An Iraqi man sits in the ruins of a Kurdish village after a predawn suicide truck bombing in Wardek

An Iraqi man sits in the ruins of a Kurdish village after a predawn suicide truck bombing in Wardek

Women who are abused are not safe even in the few shelters that exist. Honor killings are rampant and those who perform them are not punished. Forced marriages, forced veiling and rape are common across the country.

Gay men have been living in fear since political and religious leaders started issuing fatwas against them. In Sadr City and Baghdad gay men and men perceived to be gay were kidnapped, tortured and killed in large numbers.

Christian, Yazidi, Sabean-Mandean and other religious communities have been harrassed and brutalized since 2003, their places of worship bombed, their religious leaders systematically killed. Individuals are stopped on the streets by groups of armed men and asked for their identification cards, which indicate their religion. If they belong to the “wrong” religious group, they are shot.

Human rights activists in Iraq who try to protect abused women, gay men or religious minorities are threatened and killed by the same militias, many of which are affiliated with members of the Iraqi parliament. Journalists who speak out against the corruption in the government which has allowed the continued arming of these militias have also been threatened and killed.

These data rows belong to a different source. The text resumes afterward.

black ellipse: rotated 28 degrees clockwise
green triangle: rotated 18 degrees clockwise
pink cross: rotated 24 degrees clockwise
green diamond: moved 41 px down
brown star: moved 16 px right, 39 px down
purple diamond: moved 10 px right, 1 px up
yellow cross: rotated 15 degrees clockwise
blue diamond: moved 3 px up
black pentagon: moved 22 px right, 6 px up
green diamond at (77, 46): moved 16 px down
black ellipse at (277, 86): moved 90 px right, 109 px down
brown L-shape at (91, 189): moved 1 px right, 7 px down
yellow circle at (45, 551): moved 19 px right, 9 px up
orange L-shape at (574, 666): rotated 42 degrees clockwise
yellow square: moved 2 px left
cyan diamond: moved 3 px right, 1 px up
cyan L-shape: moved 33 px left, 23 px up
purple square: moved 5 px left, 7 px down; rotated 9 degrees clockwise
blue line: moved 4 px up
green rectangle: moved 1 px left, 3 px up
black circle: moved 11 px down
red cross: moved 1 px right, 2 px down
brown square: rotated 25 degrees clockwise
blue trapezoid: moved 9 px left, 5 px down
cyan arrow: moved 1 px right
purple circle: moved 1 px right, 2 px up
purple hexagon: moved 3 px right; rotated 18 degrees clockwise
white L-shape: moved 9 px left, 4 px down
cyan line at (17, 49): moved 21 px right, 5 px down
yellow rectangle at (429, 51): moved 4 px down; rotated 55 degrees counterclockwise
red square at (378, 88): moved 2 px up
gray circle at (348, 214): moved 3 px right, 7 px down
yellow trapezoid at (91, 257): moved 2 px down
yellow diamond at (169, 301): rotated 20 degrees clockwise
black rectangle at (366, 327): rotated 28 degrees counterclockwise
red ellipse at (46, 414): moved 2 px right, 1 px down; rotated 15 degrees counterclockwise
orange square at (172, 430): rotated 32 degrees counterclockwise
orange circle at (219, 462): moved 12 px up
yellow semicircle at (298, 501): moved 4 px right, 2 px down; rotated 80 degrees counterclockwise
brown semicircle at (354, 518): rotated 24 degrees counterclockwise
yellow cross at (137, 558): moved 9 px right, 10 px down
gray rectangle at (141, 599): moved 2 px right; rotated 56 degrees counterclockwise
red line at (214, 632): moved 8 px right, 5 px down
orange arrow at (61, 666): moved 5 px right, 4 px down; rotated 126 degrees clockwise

With around 2.7 million internally displaced Iraqis, 1.5 million Iraqi refugees in neighboring countries that threaten to send them back, 12,000 Palestinian refugees in Iraq and 4,300 Iranian refugees in Camp Ashraf, the situation in Iraq is dire.

In the coming weeks Amnesty International will launch actions addressing each of these issues. As a new Iraqi government takes shape in the next months, it’s vital that we let them know that the world is watching and expecting them to take responsibility for the safety and security of all of Iraq’s civilians, regardless of religious affiliation, gender, sexual orientation or belief.